In a perfect world, I’d like to think the Mem.IdleTax could help us prevent a VM from hogging memory that’s been reserved…but now, just sitting idle…going to waste. It’s wishful thinking, but it would be nice to see official VMware documentation to say one way or the other.
Thanks guys,
Chris
Duncan, do you know if it is possible to identify ballooning caused by mem tax idle from ballooning caused by memory pressure (without looking at the consumed stats) ?
“By default the balloon driver is used to reclaim idle memory.”
Nope, this is avery common mistake.
In fact the memory state is used to determine, what to use:
State is being defined as:
Amount of free machine memory on the host. VMkernel has four free-memory thresholds that affect memory reclamation:
◦0 (high) Free memory >= 6% of machine memory minus Service Console memory.
◦1 (soft) 4%
◦2 (hard) 2%
◦3 (low) 1%
0 (high) and 1 (soft): Swapping is favored over ballooning.
2 (hard) and 3 (low): Ballooning is favored over swapping
TPS is used always
Seva, thanks for your comment but you are incorrect. This article deals about Idle Memory not about the memory states. I know these are related but idle memory(either memory not recently touched or “deleted” pages) can only be reclaimed by the balloon driver mechanism as VMkernel swap is random:
“A randomized page replacement policy is used to prevent the types of pathological interference with native guest OS memory management algorithms”
Besides that your list is in the incorrect order. You might want to read up on this. I can recommend the following documents:
http://waldspurger.org/carl/papers/esx-mem-osdi02.pdf
http://www.vmware.com/files/pdf/perf-vsphere-memory_management.pdf
Duncan, i’ve been reading up on memory allocation and I still feel something is missing on the deallocation subject.
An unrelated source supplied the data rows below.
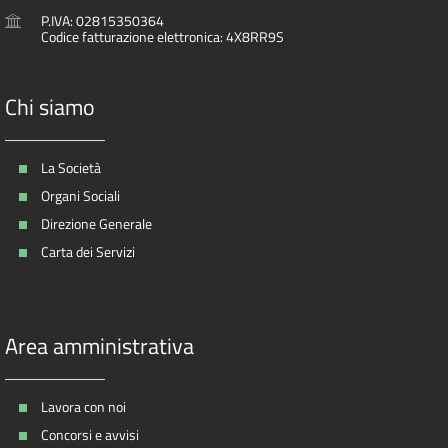
P.IVA: 02815350364
Codice fatturazione elettronica: 4X8RR9S
Chi siamo
La Società
Organi Sociali
Direzione Generale
Carta dei Servizi
Area amministrativa
Lavora con noi
Concorsi e avvisi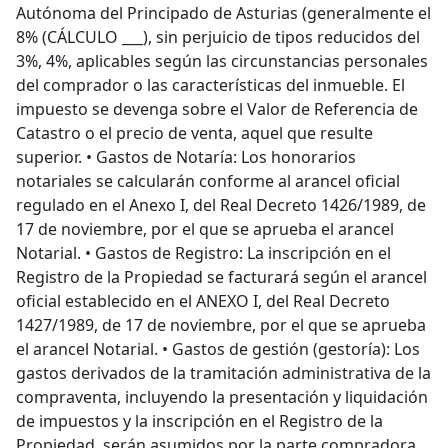
Autónoma del Principado de Asturias (generalmente el
8% (CÁLCULO ___), sin perjuicio de tipos reducidos del
3%, 4%, aplicables según las circunstancias personales
del comprador o las características del inmueble. El
impuesto se devenga sobre el Valor de Referencia de
Catastro o el precio de venta, aquel que resulte
superior. • Gastos de Notaría: Los honorarios
notariales se calcularán conforme al arancel oficial
regulado en el Anexo I, del Real Decreto 1426/1989, de
17 de noviembre, por el que se aprueba el arancel
Notarial. • Gastos de Registro: La inscripción en el
Registro de la Propiedad se facturará según el arancel
oficial establecido en el ANEXO I, del Real Decreto
1427/1989, de 17 de noviembre, por el que se aprueba
el arancel Notarial. • Gastos de gestión (gestoría): Los
gastos derivados de la tramitación administrativa de la
compraventa, incluyendo la presentación y liquidación
de impuestos y la inscripción en el Registro de la
Propiedad, serán asumidos por la parte compradora,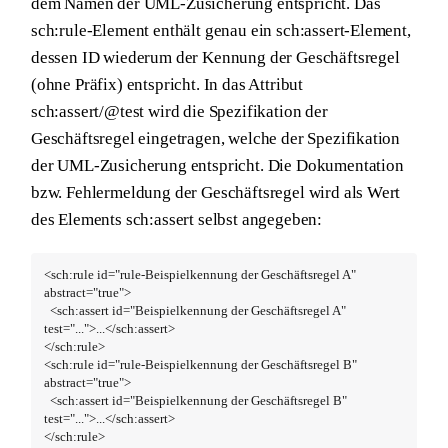
dem Namen der UML-Zusicherung entspricht. Das
sch:rule-Element enthält genau ein sch:assert-Element,
dessen ID wiederum der Kennung der Geschäftsregel
(ohne Präfix) entspricht. In das Attribut
sch:assert/@test wird die Spezifikation der
Geschäftsregel eingetragen, welche der Spezifikation
der UML-Zusicherung entspricht. Die Dokumentation
bzw. Fehlermeldung der Geschäftsregel wird als Wert
des Elements sch:assert selbst angegeben:
<sch:rule id="rule-Beispielkennung der Geschäftsregel A" 
abstract="true">

  <sch:assert id="Beispielkennung der Geschäftsregel A" 
test="...">...</sch:assert>

</sch:rule>

<sch:rule id="rule-Beispielkennung der Geschäftsregel B" 
abstract="true">

  <sch:assert id="Beispielkennung der Geschäftsregel B" 
test="...">...</sch:assert>

</sch:rule>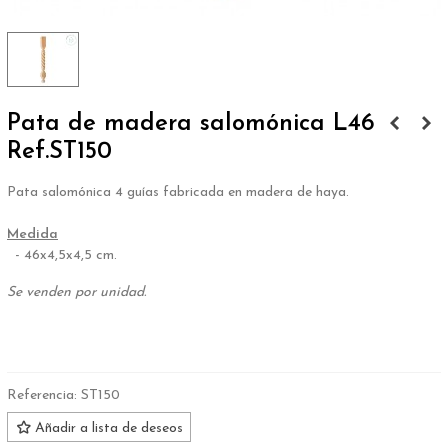
Pata de madera salomónica L46
Ref.ST150
Pata salomónica 4 guías fabricada en madera de haya.
.
Medida
- 46x4,5x4,5 cm.
Se venden por unidad.
.
Referencia:
ST150
Añadir a lista de deseos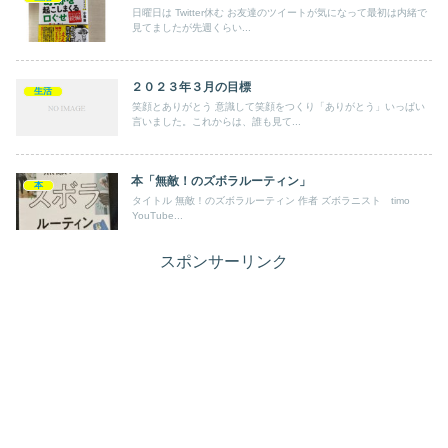
日曜日は Twitter休む お友達のツイートが気になって最初は内緒で
見てましたが先週くらい...
２０２３年３月の目標
生活
笑顔とありがとう 意識して笑顔をつくり「ありがとう」いっぱい
言いました。これからは、誰も見て...
本「無敵！のズボラルーティン」
本
タイトル 無敵！のズボラルーティン 作者 ズボラニスト timo
YouTube...
スポンサーリンク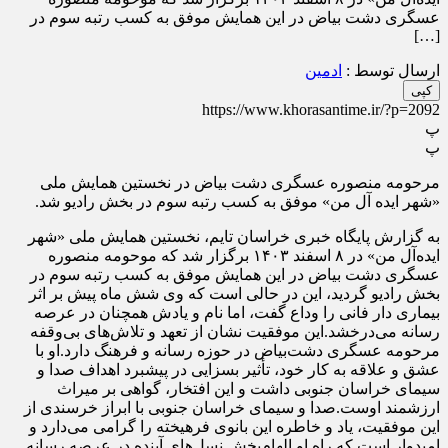
عسگری دشت بیاض در این همایش موفق به کسب رتبه سوم در
[…]
ارسال توسط :
ادمین
کپی
https://www.khorasantime.ir/?p=2092
پ
پ
مرحومه منصوره عسگری دشت بیاض در نخستین همایش ملی
«شهر ایده آل من» موفق به کسب رتبه سوم در بخش رادیو شد.
به گزارش پایگاه خبری خراسان تایم، نخستین همایش ملی «شهر
ایده‌آل من» در ۸ اسفند ۱۴۰۳ برگزار شد که موحومه منصوره
عسگری دشت بیاض در این همایش موفق به کسب رتبه سوم در
بخش رادیو گردید، این در حالی است که وی شش ماه پیش بر اثر
بیماری دار فانی را وداع گفت، اما نام و یادش همچنان در عرصه
رسانه می‌درخشد.این موفقیت نشان از تعهد و تلاش‌های بی‌وقفه
مرحومه عسگری دشت‌بیاض در حوزه رسانه و فرهنگ دارد.او با
عشق و علاقه به کار خود، تأثیر بسزایی در پیشبرد اهداف صدا و
سیمای خراسان جنوبی داشت و این افتخار، گواهی بر میراث
ارزشمند اوست.صدا و سیمای خراسان جنوبی با ابراز خرسندی از
این موفقیت، یاد و خاطره این بانوی فرهیخته را گرامی می‌دارد و
امیدوار است که راه او الهام‌بخش نسل‌های آینده در عرصه رسانه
Since deallocation can only happen with TPS, Ballooning and Host swapping (according to VMware) how can my VM memory usage drop from 75% usage to 25% without ballooning (stats min/avg/max 0/0/0)?
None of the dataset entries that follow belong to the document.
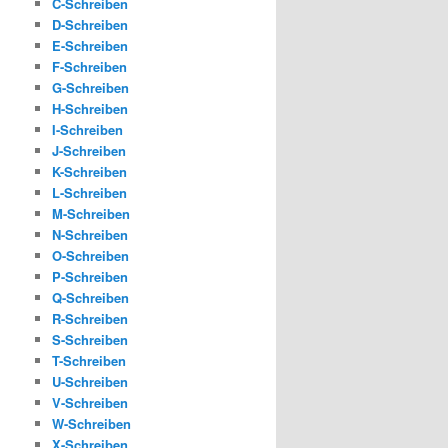
C-Schreiben
D-Schreiben
E-Schreiben
F-Schreiben
G-Schreiben
H-Schreiben
I-Schreiben
J-Schreiben
K-Schreiben
L-Schreiben
M-Schreiben
N-Schreiben
O-Schreiben
P-Schreiben
Q-Schreiben
R-Schreiben
S-Schreiben
T-Schreiben
U-Schreiben
V-Schreiben
W-Schreiben
X-Schreiben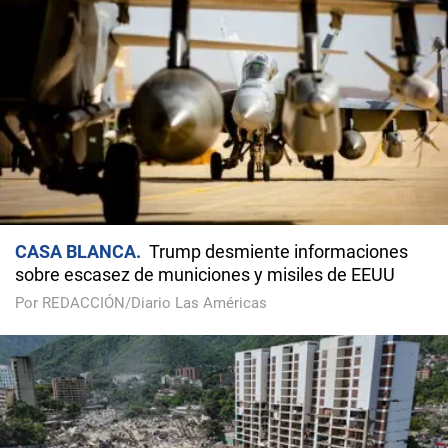
CASA BLANCA
Trump desmiente informaciones
sobre escasez de municiones y misiles de EEUU
Por REDACCIÓN/Diario Las Américas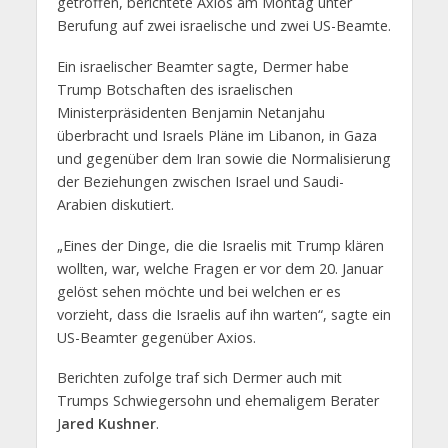
getroffen, berichtete Axios am Montag unter
Berufung auf zwei israelische und zwei US-Beamte.
Ein israelischer Beamter sagte, Dermer habe
Trump Botschaften des israelischen
Ministerpräsidenten Benjamin Netanjahu
überbracht und Israels Pläne im Libanon, in Gaza
und gegenüber dem Iran sowie die Normalisierung
der Beziehungen zwischen Israel und Saudi-
Arabien diskutiert.
„Eines der Dinge, die die Israelis mit Trump klären
wollten, war, welche Fragen er vor dem 20. Januar
gelöst sehen möchte und bei welchen er es
vorzieht, dass die Israelis auf ihn warten“, sagte ein
US-Beamter gegenüber Axios.
Berichten zufolge traf sich Dermer auch mit
Trumps Schwiegersohn und ehemaligem Berater
J
ared Kushner
.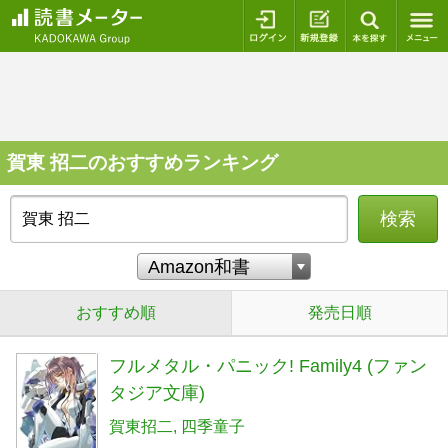
ログイン
新規登録
本を探
賀東 招二のおすすめランキング
検索
おすすめ順
発売日順
フルメタル・パニック! Family4 (ファン
タジア文庫)
賀東招二
四季童子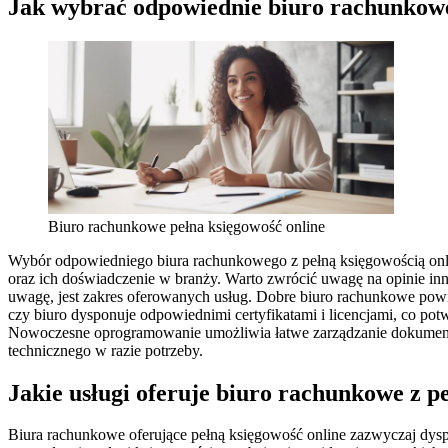
Jak wybrać odpowiednie biuro rachunkowe 
Biuro rachunkowe pełna księgowość online
Wybór odpowiedniego biura rachunkowego z pełną księgowością online
oraz ich doświadczenie w branży. Warto zwrócić uwagę na opinie in
uwagę, jest zakres oferowanych usług. Dobre biuro rachunkowe powin
czy biuro dysponuje odpowiednimi certyfikatami i licencjami, co po
Nowoczesne oprogramowanie umożliwia łatwe zarządzanie dokumenta
technicznego w razie potrzeby.
Jakie usługi oferuje biuro rachunkowe z p
Biura rachunkowe oferujące pełną księgowość online zazwyczaj dys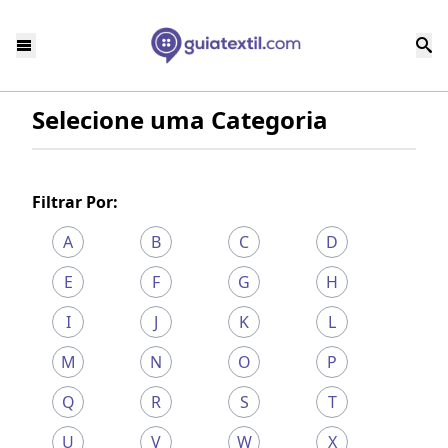
Selecione uma Categoria
Filtrar Por:
A
B
C
D
E
F
G
H
I
J
K
L
M
N
O
P
Q
R
S
T
U
V
W
X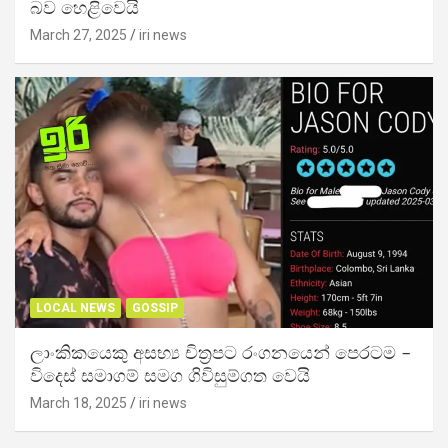
බව හෙළිවෙයි
March 27, 2025
iri news
LOCAL NEWS
GOSSIP
ලාංකිකයෙකු අසභ්‍ය චිත්‍රපට රංගනයෙන් පෙරටම –
විදෙස් සමාගම් සමග ගිවිසුම්ගත වෙයි
March 18, 2025
iri news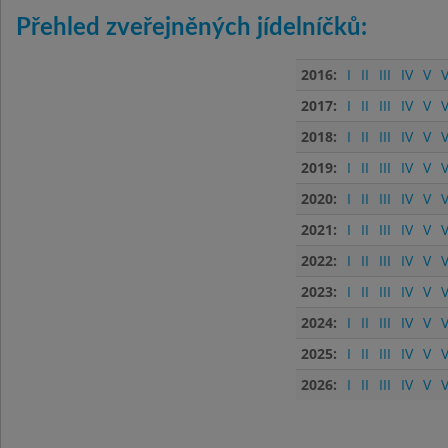
Přehled zveřejněných jídelníčků:
2016:
I
II
III
IV
V
V
2017:
I
II
III
IV
V
V
2018:
I
II
III
IV
V
V
2019:
I
II
III
IV
V
V
2020:
I
II
III
IV
V
V
2021:
I
II
III
IV
V
V
2022:
I
II
III
IV
V
V
2023:
I
II
III
IV
V
V
2024:
I
II
III
IV
V
V
2025:
I
II
III
IV
V
V
2026:
I
II
III
IV
V
V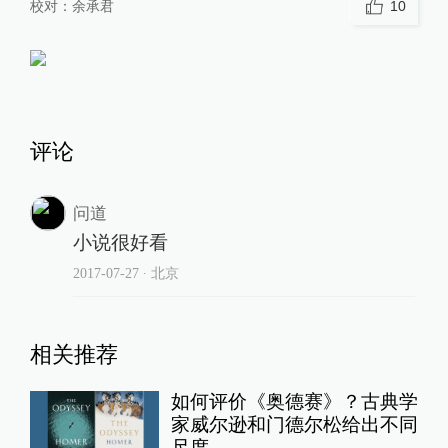
校对：
余承君
10
评论
问道
小说很好看
2017-07-27
∙ 北京
相关推荐
如何评价《奥德赛》？古典学
家威尔逊和门德尔松给出不同
尺度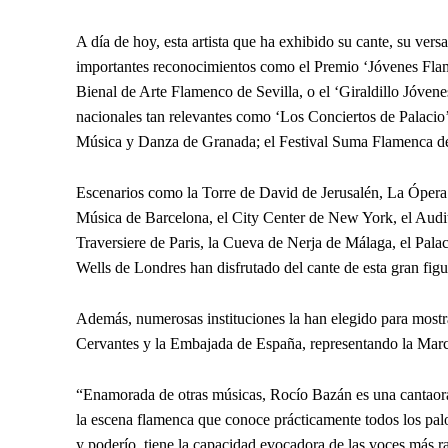
A día de hoy, esta artista que ha exhibido su cante, su versa
importantes reconocimientos como el Premio ‘Jóvenes Flame
Bienal de Arte Flamenco de Sevilla, o el ‘Giraldillo Jóven
nacionales tan relevantes como ‘Los Conciertos de Palacio’
Música y Danza de Granada; el Festival Suma Flamenca de
Escenarios como la Torre de David de Jerusalén, La Ópera 
Música de Barcelona, el City Center de New York, el Audi
Traversiere de Paris, la Cueva de Nerja de Málaga, el Palac
Wells de Londres han disfrutado del cante de esta gran fig
Además, numerosas instituciones la han elegido para mostrar
Cervantes y la Embajada de España, representando la Mar
“Enamorada de otras músicas, Rocío Bazán es una cantaora 
la escena flamenca que conoce prácticamente todos los palo
y poderío, tiene la capacidad evocadora de las voces más r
I do not think TPS can free up that much memory.
My gut feeling(s):
Either memory is marked idle and will be first to swap/balloon when contention happens making the guest used memory status an illusion.
Or there is a process swapping out highly idle memory pages to the vswp file.
I agree Craig, I left any caching mechanisms out of scope as it also differs per OS. Thanks anyway for clearing things up!
Hi Duncan,
I just wanted to clear something up here. Firstly in the article you state:
” ESX has two idle memory reclamation mechanisms:
Balloon driver
vSwap”
But the in the comments you state:
“I know these are related but idle memory(…) can only be reclaimed by the balloon driver mechanism as VMkernel swap is random”
Everything I have read states it uses both, but I have always doubted that it resorted to host swapping. This has always seemed a bit heavy handed for “idle” memory. Can you please clarify?
Thanks,
Forbes
yeah I should have phrased it differently. it should be “memory reclamation” and not necessarily “idle memory reclamation”.